Another complaint is that men don’t value women for their careers, education and intellect. Well, tough. Who are you to tell us what we should value? Unless I’m planning to sponge off a woman and let her pay the bills, why would I care what she does for a living? I spoke with a 30-something architect who has had trouble finding dates, and she was horrified when I told her that perhaps 5 percent of the men out there would consider her education and employment to be a significant relationship asset. She’s a smart girl, but had never stopped to think about what men actually like in a woman for ten seconds.

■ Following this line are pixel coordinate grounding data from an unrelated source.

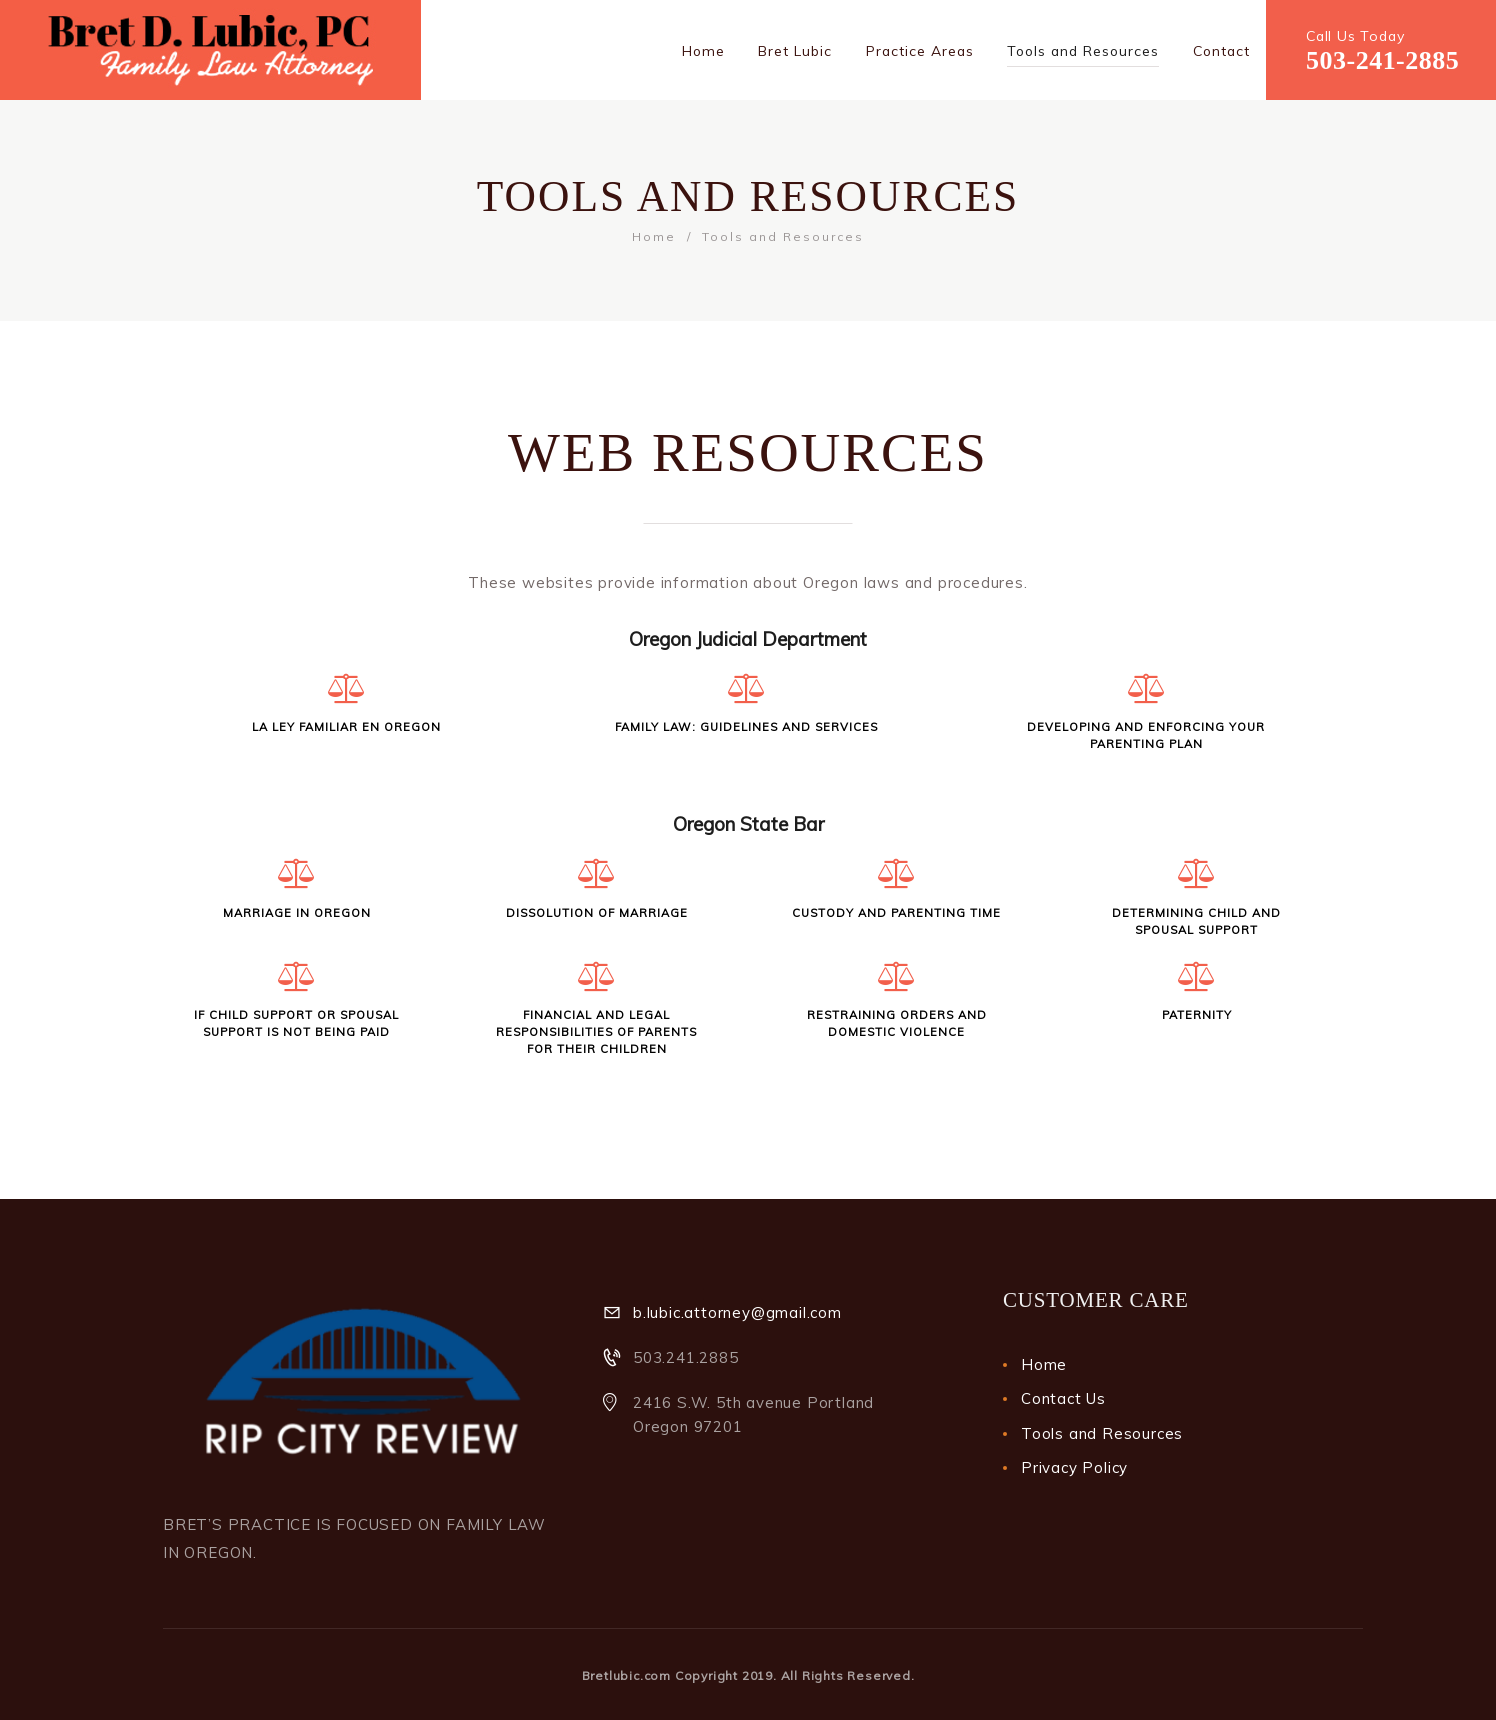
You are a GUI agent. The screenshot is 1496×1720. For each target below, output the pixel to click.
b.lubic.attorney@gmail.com (737, 1312)
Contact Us (1063, 1398)
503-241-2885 (1382, 60)
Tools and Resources (1102, 1433)
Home (654, 236)
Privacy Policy (1074, 1467)
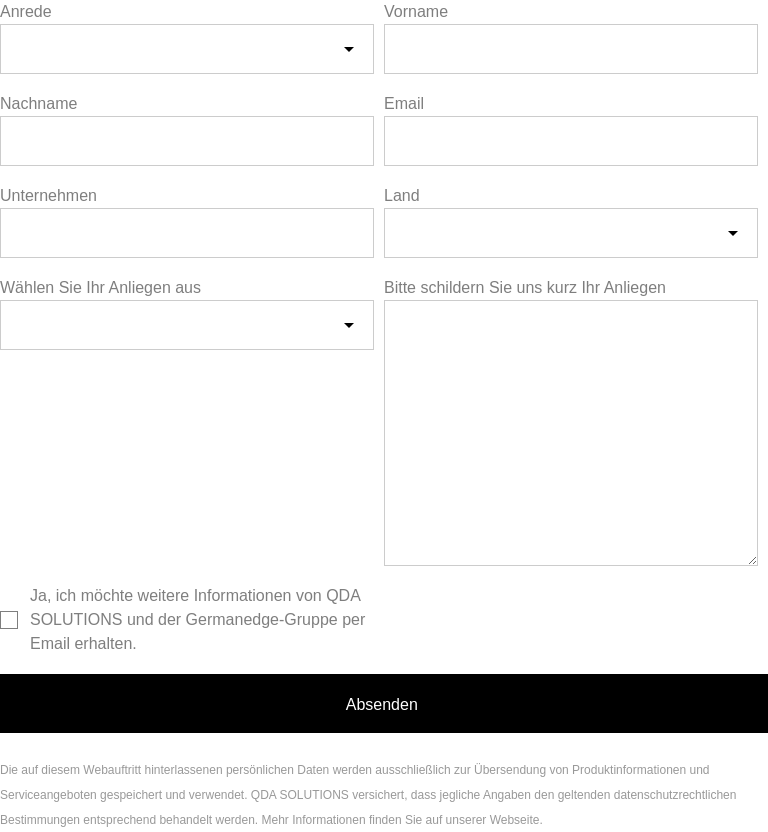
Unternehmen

Seriously, look at the facts. Men like pretty girls. Men like women who smile, not lecture. There has never, in the entire history of magazine publishing, been a men’s magazine dedicated to women’s resumes and test scores. Think maybe there’s a reason for that? Because we don’t care! Intelligence isn’t a negative – Space Bunny could argue rings around half the people who email me – but it’s generally not an attribute any man would place in his top five. What attributes are most important? It varies of course, but this list is probably fairly common:
1. Pretty face
2. Nice body
3. Pleasant demeanor
4. Sexual compatibility
5. Sense of proportion
6. Sense of humor
Notice that there’s nothing about money, careers or any of that sort of thing on the list. Religious guys will probably have religious compatibility somewhere in the top three, but almost never at #1. Sure, there’s the occasional John Kerry who rates financial assets above all, but that doesn’t hasn’t entered into most men’s thinking since the days of Middlemarch. Men, feel free to correct me if I’m wrong, but be honest about your priorities. Save the PC sensitive New Age male stuff for the office.